- Although three female truck drivers presented extensive evidence of a hostile work environment created by co-workers, their employer was not liable because it took prompt remedial action that was sufficiently calculated to stop the alleged harassment (Sellars, et al. v. CRST Expedited, Inc., No. C15-117-LTS (N.D. Iowa July 15, 2019)).
- Each of the women alleged numerous instances of harassment by different co-workers that included crude comments, groping and sexual propositions. While a jury could conclude that a reasonable person would find the conduct severe and pervasive enough to constitute a hostile work environment, said the judge, prompt remedial action shields an employer from liability when the harassing conduct is committed by a co-worker rather than by a supervisor: "When coworkers, rather than supervisors, are responsible for the creating and perpetuation of a hostile work environment ... an employer can only be liable if the harassment is causally connected to some negligence on the employer's part."
- The employer had a harassment reporting procedure in place, which each of the plaintiffs used. When harassment was reported, the employer tried, within 24 hours, to separate the complainant from the accused driver, arrange overnight lodging and transportation as appropriate, investigate the complaint, relieve the complainant from future assignments with the alleged harasser and impose discipline as necessary. Because the plaintiffs failed to demonstrate a genuine issue of material fact that the employer's response to their harassment complaints was negligent, the court granted summary judgment to the employer.
While workplace harassment is always troubling and illegal, this case highlights the different standards for employer liability when the harassment is perpetuated by a coworker vs. a supervisor.
According to the U.S. Equal Employment Opportunity Commission (EEOC), an employer is automatically liable for harassment by a supervisor that results in a negative employment action such as termination, failure to promote or hire and loss of wages.
If the supervisor's harassment results in a hostile work environment, the employer can avoid liability only if it can prove that: 1) it reasonably tried to prevent and promptly correct the harassing behavior; and 2) the employee unreasonably failed to take advantage of any preventive or corrective opportunities provided by the employer.
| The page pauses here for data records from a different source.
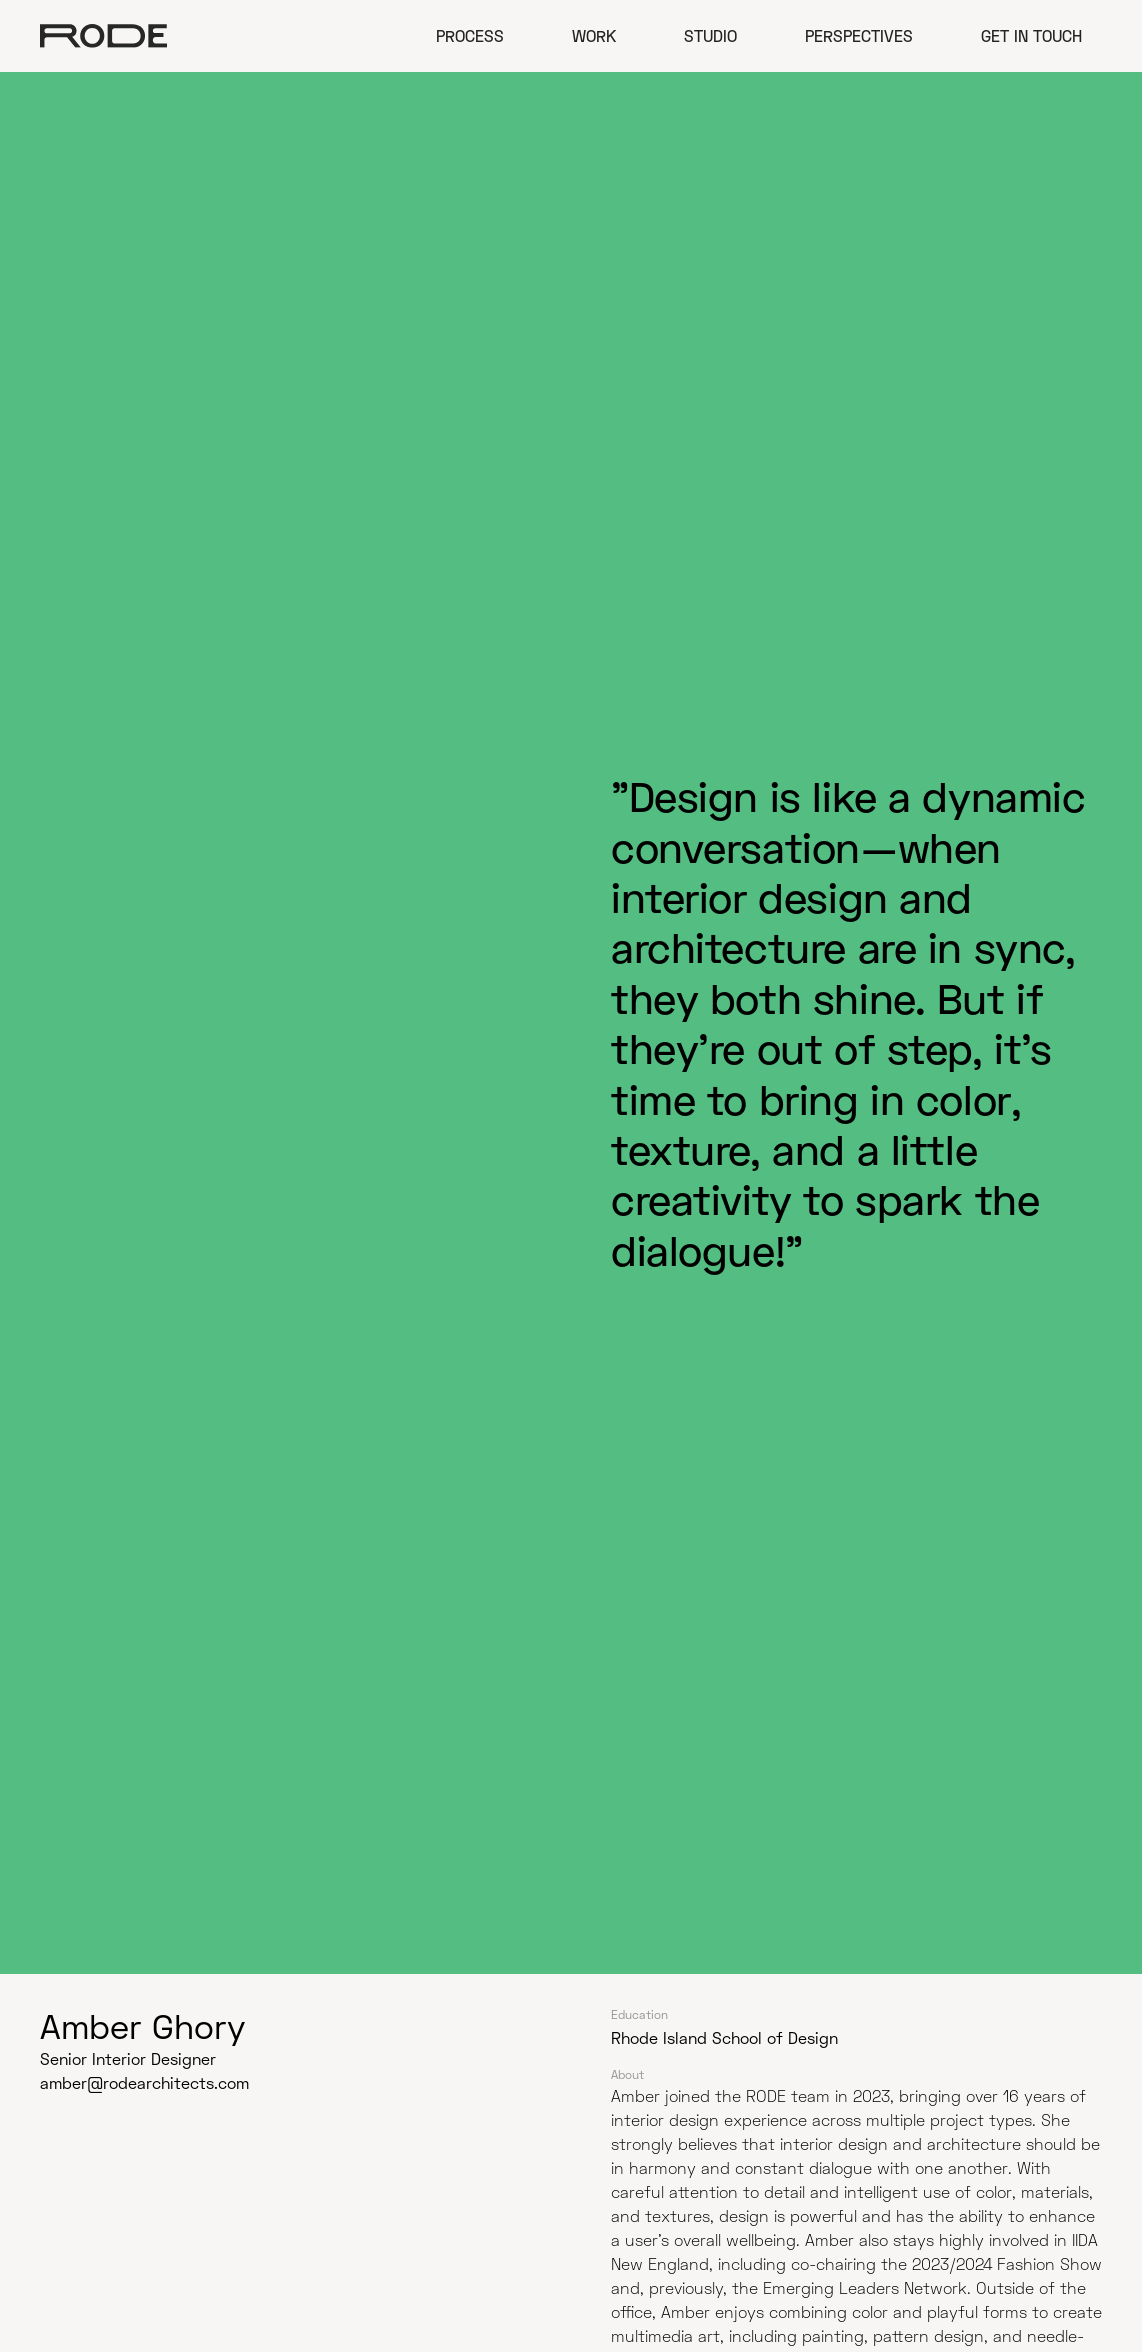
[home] (104, 36)
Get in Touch (1031, 35)
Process (470, 35)
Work (594, 35)
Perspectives (859, 35)
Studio (710, 35)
On the other hand, when the harassment is perpetuated by non-supervisory employees or non-employees over whom the employer has control (such as independent contractors or customers on the premises), the employer is liable only if it knew, or should have known, about the harassment and failed to take prompt and appropriate corrective action.
Regardless of whether alleged harassment is at the hands of a supervisor or co-worker, HR should take all complaints seriously and investigate them promptly.